Details
Journal: IEEE Transactions on Geoscience and Remote Sensing, vol. 61, Monday 3. July 2023
International Standard Numbers:
Printed: 0196-2892
Electronic: 1558-0644
Links:
ARKIV: hdl.handle.net/10037/33029
DOI: doi.org/10.1109/TGRS.2023.3291927
Monitoring sea ice in polar regions is critical for understanding global climate change and supporting marine navigation. Recently, researchers started to utilize machine/deep learning methodologies to automate the separation of sea ice and open water in synthetic aperture radar imagery. However, this requires a large amount of reliably labeled training data. We here propose an augmentation routine for Sentinel-1 data, which incorporates physical principles of radar backscatter into the augmentation procedure. First, we apply an incidence angle (IA)-aware algorithm to segment Sentinel-1 images into separate clusters. We compute the corresponding slopes of backscatter intensity with the IA for each cluster. Second, the slopes are used as prior information to project labeled pixels and segments to different IAs and thus further enrich the labeled data.
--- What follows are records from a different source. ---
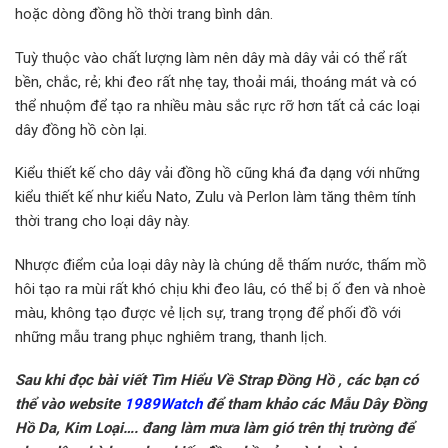
hoặc dòng đồng hồ thời trang bình dân.
Tuỳ thuộc vào chất lượng làm nên dây mà dây vải có thể rất
bền, chắc, rẻ; khi đeo rất nhẹ tay, thoải mái, thoáng mát và có
thể nhuộm để tạo ra nhiều màu sắc rực rỡ hơn tất cả các loại
dây đồng hồ còn lại.
Kiểu thiết kế cho dây vải đồng hồ cũng khá đa dạng với những
kiểu thiết kế như kiểu Nato, Zulu và Perlon làm tăng thêm tính
thời trang cho loại dây này.
Nhược điểm của loại dây này là chúng dễ thấm nước, thấm mồ
hôi tạo ra mùi rất khó chịu khi đeo lâu, có thể bị ố đen và nhoè
màu, không tạo được vẻ lịch sự, trang trọng để phối đồ với
những mẫu trang phục nghiêm trang, thanh lịch.
Sau khi đọc bài viết Tìm Hiểu Về Strap Đồng Hồ , các bạn
có
thể vào website
1989Watch
để tham khảo các Mẫu Dây Đồng
Hồ Da, Kim Loại…. đang làm mưa làm gió trên thị trường để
We then apply a simplified U-Net for pixelwise classification of Sentinel-1 images into sea ice or open water. The performance of our model is evaluated by visual inspection as well as comparison with an available product from the Chinese Academy of Sciences (CAS). The results indicate that the physics-based data augmentation improves the model performance compared to training with data without augmentation. The inferred ice edge is in line with the inference for other available datasets (CAS), but with a finer spatial resolution. Finally, we also found that the inference of our model is highly correlated with the visual interpretation of overlapping optical observations. Overall, the proposed methodology provides an alternative for the automated separation of sea ice/open water at fine spatial resolution.